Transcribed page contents

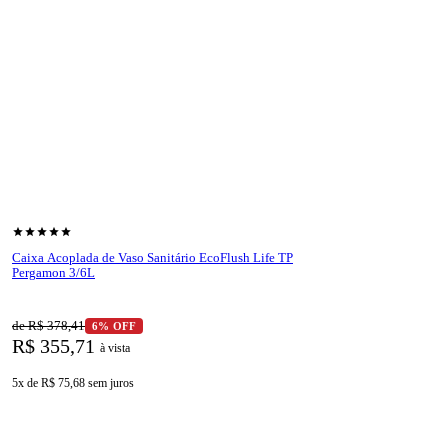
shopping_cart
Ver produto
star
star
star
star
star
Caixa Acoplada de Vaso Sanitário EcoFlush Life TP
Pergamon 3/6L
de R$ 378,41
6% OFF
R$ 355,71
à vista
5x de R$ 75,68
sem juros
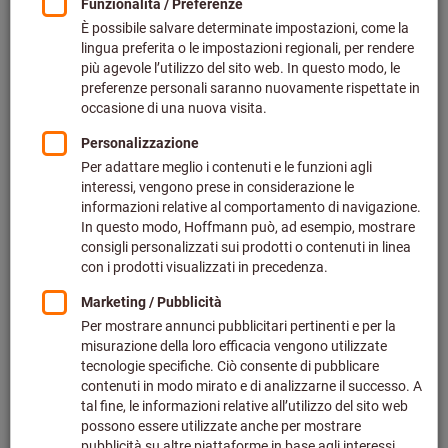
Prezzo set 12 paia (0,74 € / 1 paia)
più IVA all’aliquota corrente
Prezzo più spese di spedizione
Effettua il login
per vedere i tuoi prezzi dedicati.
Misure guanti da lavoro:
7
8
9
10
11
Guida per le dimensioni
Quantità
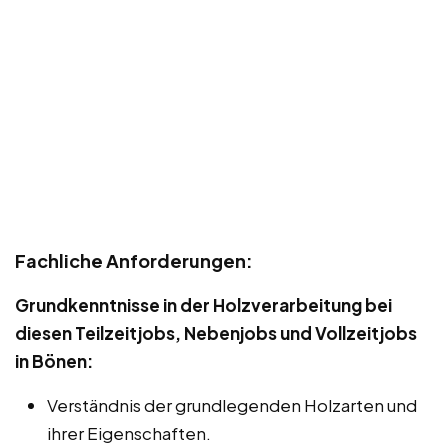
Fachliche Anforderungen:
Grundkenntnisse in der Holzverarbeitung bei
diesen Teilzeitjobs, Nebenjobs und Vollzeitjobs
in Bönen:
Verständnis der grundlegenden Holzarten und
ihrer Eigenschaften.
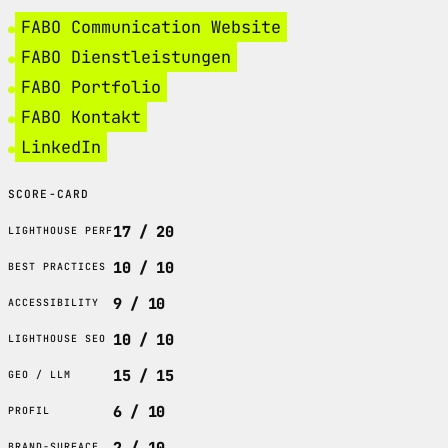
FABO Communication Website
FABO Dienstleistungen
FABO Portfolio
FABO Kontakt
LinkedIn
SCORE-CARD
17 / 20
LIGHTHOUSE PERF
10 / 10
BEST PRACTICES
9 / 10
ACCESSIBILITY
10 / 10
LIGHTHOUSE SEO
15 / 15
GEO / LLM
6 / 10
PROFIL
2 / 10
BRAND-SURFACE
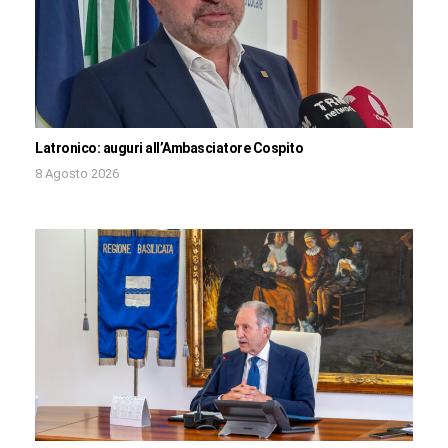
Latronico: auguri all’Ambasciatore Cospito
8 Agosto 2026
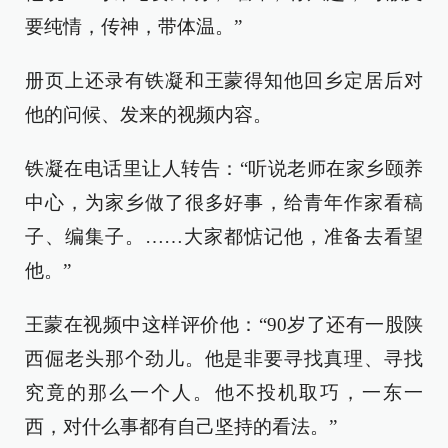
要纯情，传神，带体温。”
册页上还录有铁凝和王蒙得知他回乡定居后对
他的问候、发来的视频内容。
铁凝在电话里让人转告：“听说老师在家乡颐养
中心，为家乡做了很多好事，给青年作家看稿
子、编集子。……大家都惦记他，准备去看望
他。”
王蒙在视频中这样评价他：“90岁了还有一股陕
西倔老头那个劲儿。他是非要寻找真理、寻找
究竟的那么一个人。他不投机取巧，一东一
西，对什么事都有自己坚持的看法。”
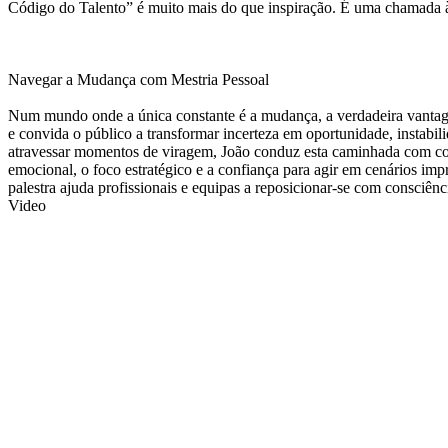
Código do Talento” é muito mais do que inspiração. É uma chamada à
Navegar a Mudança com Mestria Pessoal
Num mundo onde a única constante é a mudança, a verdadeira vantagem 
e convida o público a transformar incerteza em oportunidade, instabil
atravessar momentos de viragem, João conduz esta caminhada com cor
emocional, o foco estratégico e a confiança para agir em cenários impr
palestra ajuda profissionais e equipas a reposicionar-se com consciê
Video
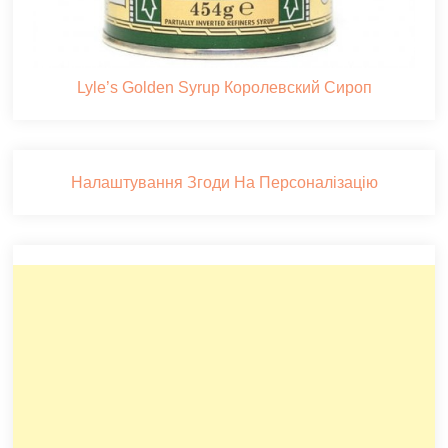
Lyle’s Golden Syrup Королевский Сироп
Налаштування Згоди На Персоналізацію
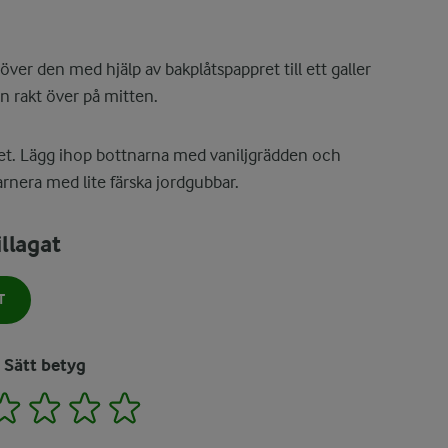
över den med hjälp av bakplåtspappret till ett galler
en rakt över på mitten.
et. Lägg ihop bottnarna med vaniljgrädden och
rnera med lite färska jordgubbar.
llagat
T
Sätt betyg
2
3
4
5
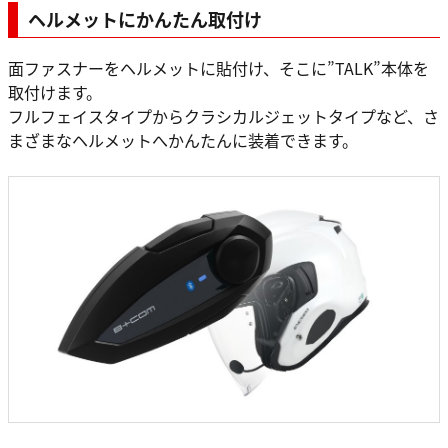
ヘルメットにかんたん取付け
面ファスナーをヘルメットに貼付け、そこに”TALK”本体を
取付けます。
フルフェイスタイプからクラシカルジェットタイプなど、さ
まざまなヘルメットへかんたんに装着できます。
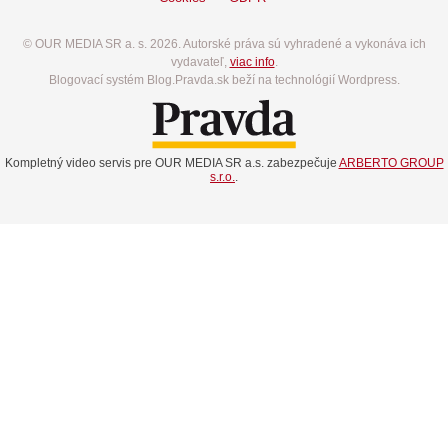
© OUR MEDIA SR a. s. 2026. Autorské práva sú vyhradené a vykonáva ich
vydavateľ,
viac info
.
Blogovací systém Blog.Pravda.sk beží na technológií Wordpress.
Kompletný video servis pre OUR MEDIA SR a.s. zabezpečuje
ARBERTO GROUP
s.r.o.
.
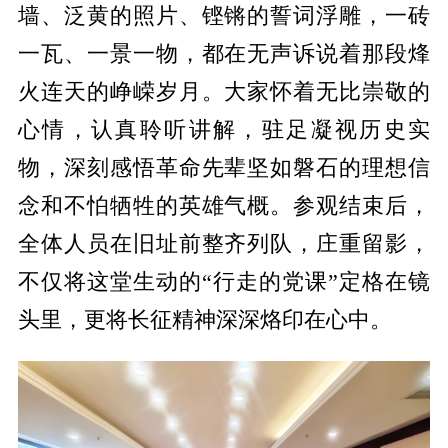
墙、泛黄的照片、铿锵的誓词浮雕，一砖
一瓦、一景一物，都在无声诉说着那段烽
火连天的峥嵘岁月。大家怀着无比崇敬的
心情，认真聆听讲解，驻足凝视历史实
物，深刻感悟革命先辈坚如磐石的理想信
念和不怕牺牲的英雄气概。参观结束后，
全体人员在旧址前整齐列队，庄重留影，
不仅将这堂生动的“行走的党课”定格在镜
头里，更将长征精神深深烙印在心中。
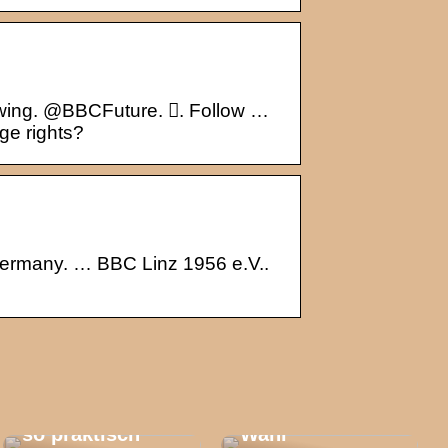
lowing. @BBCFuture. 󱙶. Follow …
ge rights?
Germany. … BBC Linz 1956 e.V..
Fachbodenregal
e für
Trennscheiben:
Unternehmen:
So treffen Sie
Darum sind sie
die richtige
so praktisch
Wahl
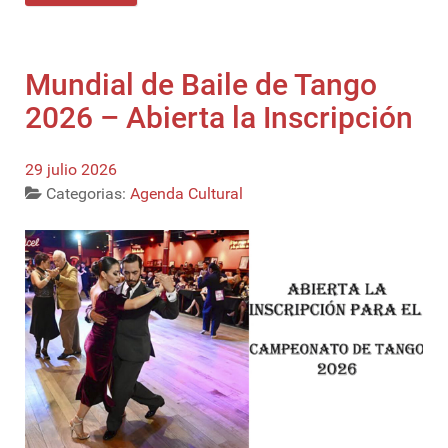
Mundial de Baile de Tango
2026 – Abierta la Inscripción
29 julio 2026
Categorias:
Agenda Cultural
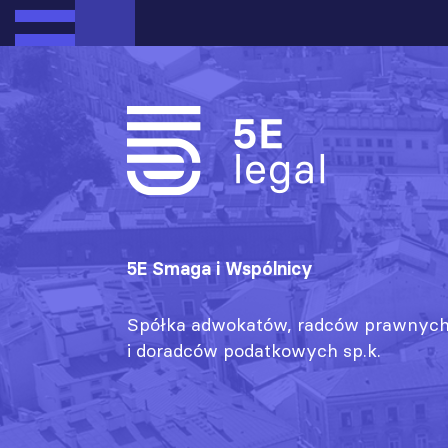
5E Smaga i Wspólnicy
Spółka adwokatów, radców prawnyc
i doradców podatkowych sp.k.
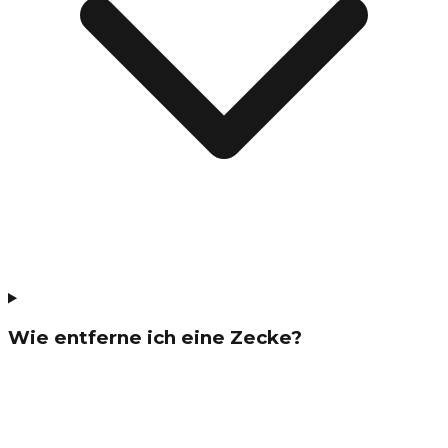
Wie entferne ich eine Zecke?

» Task goal
Each record should be printed again precisely, though not its pictures.

» Response to this exercise
shopping_cart
Ver produto
star
star
star
star
star
Caixa Acoplada de Vaso Sanitário EcoFlush Life TP
Pergamon 3/6L
de R$ 378,41
6% OFF
R$ 355,71
à vista
5x de R$ 75,68
sem juros
Prezzo set 12 paia (0,74 € / 1 paia)
più IVA all’aliquota corrente
Prezzo più spese di spedizione
Effettua il login
per vedere i tuoi prezzi dedicati.
Misure guanti da lavoro:
7
8
9
10
11
Guida per le dimensioni
Quantità
Fachliche Anforderungen:
Grundkenntnisse in der Holzverarbeitung bei
diesen Teilzeitjobs, Nebenjobs und Vollzeitjobs
in Bönen:
Verständnis der grundlegenden Holzarten und
ihrer Eigenschaften.
FABO Communication Website
FABO Dienstleistungen
FABO Portfolio
FABO Kontakt
LinkedIn
SCORE-CARD
17 / 20
LIGHTHOUSE PERF
10 / 10
BEST PRACTICES
9 / 10
ACCESSIBILITY
10 / 10
LIGHTHOUSE SEO
15 / 15
GEO / LLM
6 / 10
PROFIL
2 / 10
BRAND-SURFACE
Latronico: auguri all’Ambasciatore Cospito
8 Agosto 2026
要纯情，传神，带体温。”
册页上还录有铁凝和王蒙得知他回乡定居后对
他的问候、发来的视频内容。
铁凝在电话里让人转告：“听说老师在家乡颐养
中心，为家乡做了很多好事，给青年作家看稿
子、编集子。……大家都惦记他，准备去看望
他。”
王蒙在视频中这样评价他：“90岁了还有一股陕
西倔老头那个劲儿。他是非要寻找真理、寻找
究竟的那么一个人。他不投机取巧，一东一
西，对什么事都有自己坚持的看法。”
Código do Talento” é muito mais do que inspiração. É uma chamada à
Navegar a Mudança com Mestria Pessoal
Num mundo onde a única constante é a mudança, a verdadeira vantagem 
e convida o público a transformar incerteza em oportunidade, instabil
atravessar momentos de viragem, João conduz esta caminhada com cor
emocional, o foco estratégico e a confiança para agir em cenários impr
palestra ajuda profissionais e equipas a reposicionar-se com consciê
Video
Lyle’s Golden Syrup Королевский Сироп
Налаштування Згоди На Персоналізацію
över den med hjälp av bakplåtspappret till ett galler
en rakt över på mitten.
et. Lägg ihop bottnarna med vaniljgrädden och
rnera med lite färska jordgubbar.
llagat
T
Sätt betyg
2
3
4
5
ヘルメットにかんたん取付け
面ファスナーをヘルメットに貼付け、そこに”TALK”本体を
取付けます。
フルフェイスタイプからクラシカルジェットタイプなど、さ
まざまなヘルメットへかんたんに装着できます。
© OUR MEDIA SR a. s. 2026. Autorské práva sú vyhradené a vykonáva ich
vydavateľ,
viac info
.
Blogovací systém Blog.Pravda.sk beží na technológií Wordpress.
Kompletný video servis pre OUR MEDIA SR a.s. zabezpečuje
ARBERTO GROUP
s.r.o.
.
墙、泛黄的照片、铿锵的誓词浮雕，一砖
一瓦、一景一物，都在无声诉说着那段烽
火连天的峥嵘岁月。大家怀着无比崇敬的
心情，认真聆听讲解，驻足凝视历史实
物，深刻感悟革命先辈坚如磐石的理想信
念和不怕牺牲的英雄气概。参观结束后，
全体人员在旧址前整齐列队，庄重留影，
不仅将这堂生动的“行走的党课”定格在镜
头里，更将长征精神深深烙印在心中。
lowing. @BBCFuture. 󱙶. Follow …
ge rights?
Germany. … BBC Linz 1956 e.V..
Fachbodenregal
e für
Trennscheiben:
Unternehmen:
So treffen Sie
Darum sind sie
die richtige
so praktisch
Wahl
Mundial de Baile de Tango
2026 – Abierta la Inscripción
29 julio 2026
Categorias:
Agenda Cultural
5E Smaga i Wspólnicy
Spółka adwokatów, radców prawnyc
i doradców podatkowych sp.k.
Wie entferne ich eine Zecke?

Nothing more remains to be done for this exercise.